Comme une marque d'affection, et sous l'apparence fallacieuse de vouloir flatter l'amour-propre, les félicitations procurent à son auteur, une position d'autorité sur le récipiendaire. En effet, ce dernier, en les acceptant, se doit de reconnaître l'autorité de son flagorneur ; il la légitime.

J'ai beaucoup de difficulté à adresser des félicitations à qui que ce soit. Au moment de les adresser, je bloque systématiquement en réalisant que je dois m'octroyer une position d'autorité pour le faire et, le plus souvent, je réalise que je n'ai aucune autorité. De plus, si je me considérais véritablement supérieur à la personne à qui je m'adresse, je mépriserais toute forme d'autorité qu'elle pourrait me consentir ; pour être valide, j'estime que l'autorité doit m'être décernée par quelqu'un qui m'est supérieur.

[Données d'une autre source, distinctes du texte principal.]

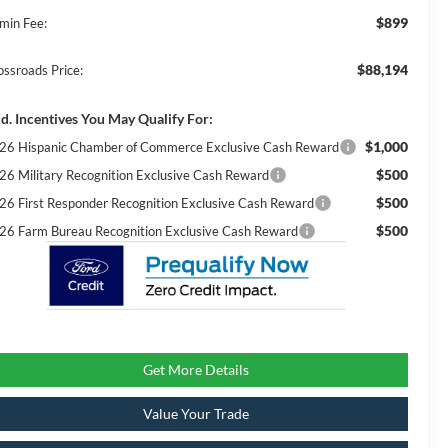
$899
min Fee:
$88,194
ossroads Price:
d. Incentives You May Qualify For:
$1,000
26 Hispanic Chamber of Commerce Exclusive Cash Reward
$500
26 Military Recognition Exclusive Cash Reward
$500
26 First Responder Recognition Exclusive Cash Reward
$500
26 Farm Bureau Recognition Exclusive Cash Reward
Get More Details
Value Your Trade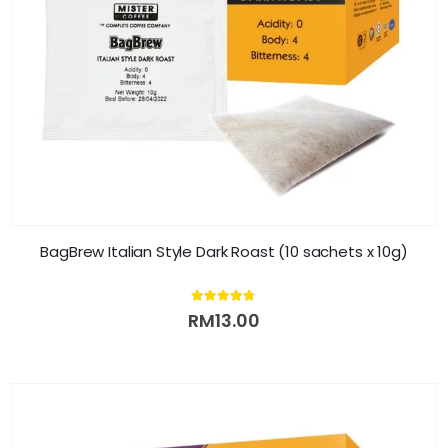
BagBrew Italian Style Dark Roast (10 sachets x 10g)
4.71
out of 5
RM
13.00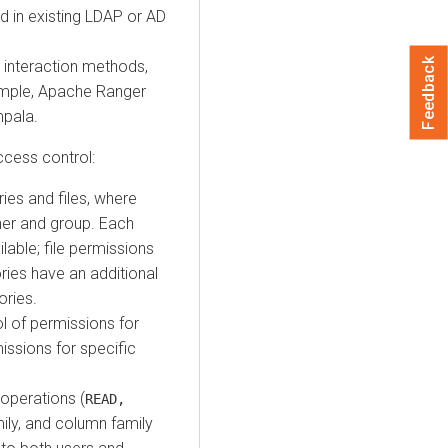
ed in existing LDAP or AD
Feedback
r interaction methods,
xample, Apache Ranger
mpala.
ccess control:
ries and files, where
wner and group. Each
lable; file permissions
ories have an additional
ories.
l of permissions for
issions for specific
operations (
READ,
ily, and column family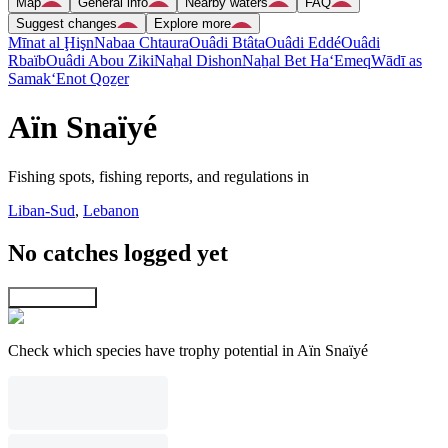
Map
General info
Nearby waters
FAQ
Suggest changes
Explore more
Mīnat al Ḩişn
Nabaa Chtaura
Ouâdi Btâta
Ouâdi Eddé
Ouâdi
Rbaïb
Ouâdi Abou Ziki
Naẖal Dishon
Naẖal Bet Ha‘Emeq
Wādī as
Samak
‘Enot Qoẕer
Aïn Snaïyé
Fishing spots, fishing reports, and regulations in
Liban-Sud
,
Lebanon
No catches logged yet
Explore map
Check which species have trophy potential in Aïn Snaïyé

Je me sens plus à l'aise d'exprimer mes félicitations sous forme d'admiration. Je déclare celle-ci à celui qui le mérite par son effort, sa ténacité, et toutes ces belles qualités humaines que la réussite couronne. Si j'admire quelqu'un, je me place plutôt dans une position d'humilité : en accord avec mon sentiment, je le prends pour modèle. Alors, sincèrement, « Monsieur, Madame, ou jeune personne, je vous admire ».